- Born: Helene Adolf December 31, 1895 Vienna, Austria-Hungary
- Died: December 13, 1998 (aged 102) State College, Pennsylvania, U.S.
- Occupations: Poet, linguist, writer

= Helen Adolf =

Austrian-American linguist and literature scholar

Helen Adolf (December 31, 1895 – December 13, 1998) was an Austrian–American linguist and literature scholar.

==Early life and education==
Helene "Elly" Adolf was born in 1895 in Vienna, Austria-Hungary. Her family was Jewish. Her mother, Hedwig Adolf, was an artist, while her father, Jakob Adolf, was a lawyer. Adolf had one older sister, Anna Simona Adolf (Mrs. Spiegel; 1893–1983), who became a medical doctor. Helen and Anna Adolf were first cousins of writer Leonie Adele Spitzer.

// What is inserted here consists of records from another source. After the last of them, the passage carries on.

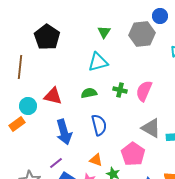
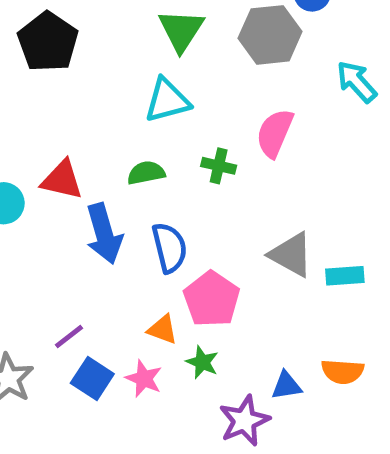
green triangle: (104, 32) -> (181, 30), size x1.5
pink semicircle: (144, 91) -> (275, 133), moved
blue arrow: (64, 132) -> (104, 234), moved
pink pentagon: (133, 154) -> (212, 299), moved

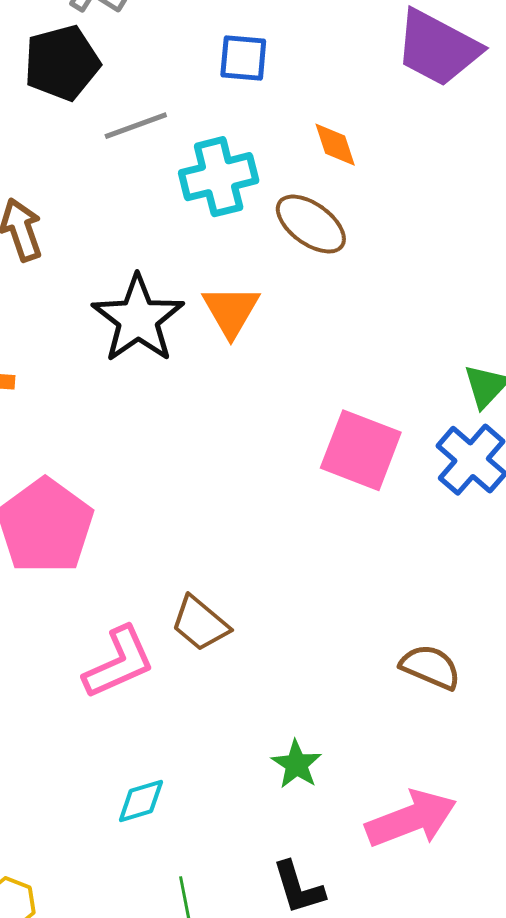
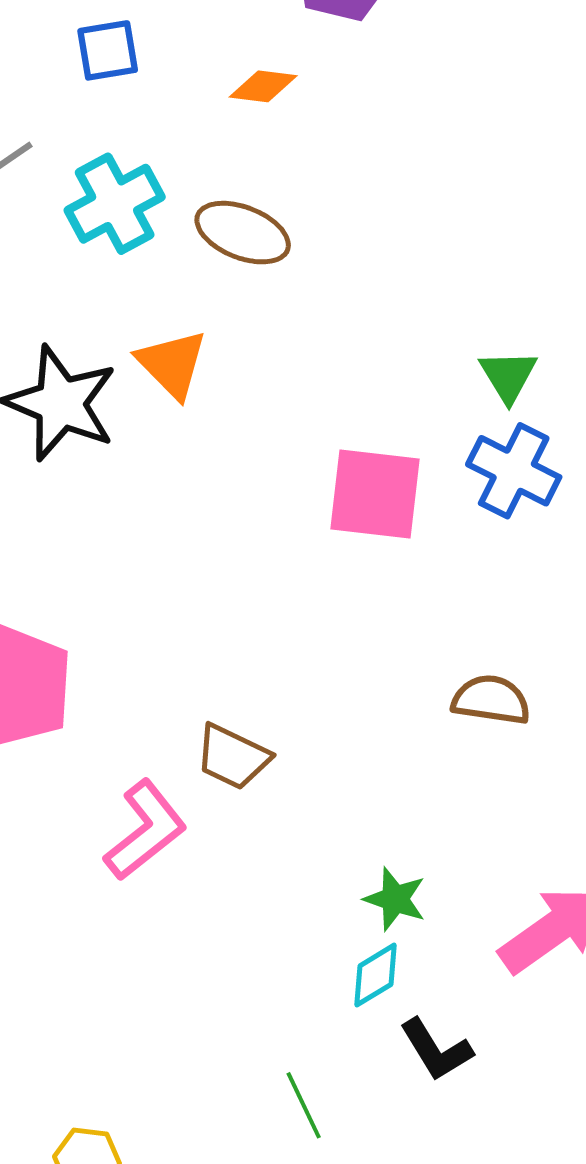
orange diamond: (335, 145) -> (263, 86), moved, turned -50
brown semicircle: (430, 667) -> (491, 700), moved
cyan diamond: (141, 801) -> (376, 975), moved

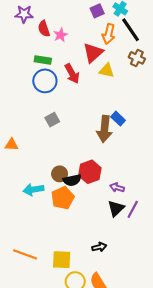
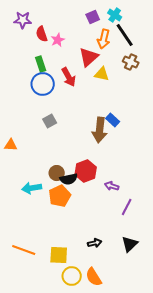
green rectangle: (43, 60) -> (41, 64), turned 63
black triangle: (116, 208) -> (130, 244), moved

She received her medical degree from the University of Vienna and eventually moved to the United States to work in medical education. Adolf attended the University of Vienna and graduated in 1923 with her PhD in literature. Unable to find work in Vienna, she moved to Leipzig, Germany to seek work.

==Career in Europe==

Upon moving to Leipzig, she worked for Reclam. At Reclam, she worked on creating publications focused around the history of the German Confederation through the beginning of World War I in Germany. Outside of working at Reclam, Adolf also wrote poetry and studied subjects like religion and psychology. She also translated literature, including Sainte Thérèse d'Avila by Jeanne Galzy. She served as secretary at the International Society for the Psychology of Religion from 1923 until 1938.

==Relocation and work in the United States==

Due to the Anschluss, Adolf decided to leave Europe. She went to the United States in April 1939. She went to Philadelphia, Pennsylvania, where her sister lived. She received assistance from the American Friends Service Committee. She attended the University of Pennsylvania to study Spanish. She worked in Virginia and Colorado at secondary schools teaching languages. She moved back to Philadelphia in 1943. She started working at Pennsylvania State University that year.

In 1946, she started working at the University Park campus. In 1953, she became full professor there. She was the schools' first Liberal Arts Research Scholar, which she was named in 1958.

She wrote in German, writing poetry. She studied The Holy Grail extensively and published the book Visio Pacis: Holy City and Grail in 1961. The book was awarded the Louis H. Memorial Award. Her work was published in Austria in 1964.

A Festschrift was published about her in 1968. She was awarded the Cross of Honour for Science and Art, First Class, in 1987. She retired in 1979.

==Death==
Helen Adolf died on December 13, 1998, aged 102, in State College, Pennsylvania.

==Selected works by Helen Adolf==

- "F. Hallali, Germ. Halali = "Praise (My Soul)"?" Studies in Philology. Vol. 46, No. 4 (Oct. 1949), pp. 514–520.
- "New Light on Oriental Sources for Wolfram's Parzival and Other Grail Romances." PMLA. Vol. 62, No. 2 (Jun. 1947), pp. 306–324.
- "Schlußwort." The German Quarterly, Vol. 34, No. 3 (May 1961), p. 237.
- "Studies in the Perlesvaus; The Historical Background." Studies in Philology. Vol. 42, No. 4 (Oct. 1945), pp. 723–740.
- "The Essence and Origin of Tragedy." The Journal of Aesthetics and Art Criticism. Vol. 10, No. 2 (Dec. 1951), pp. 112–125.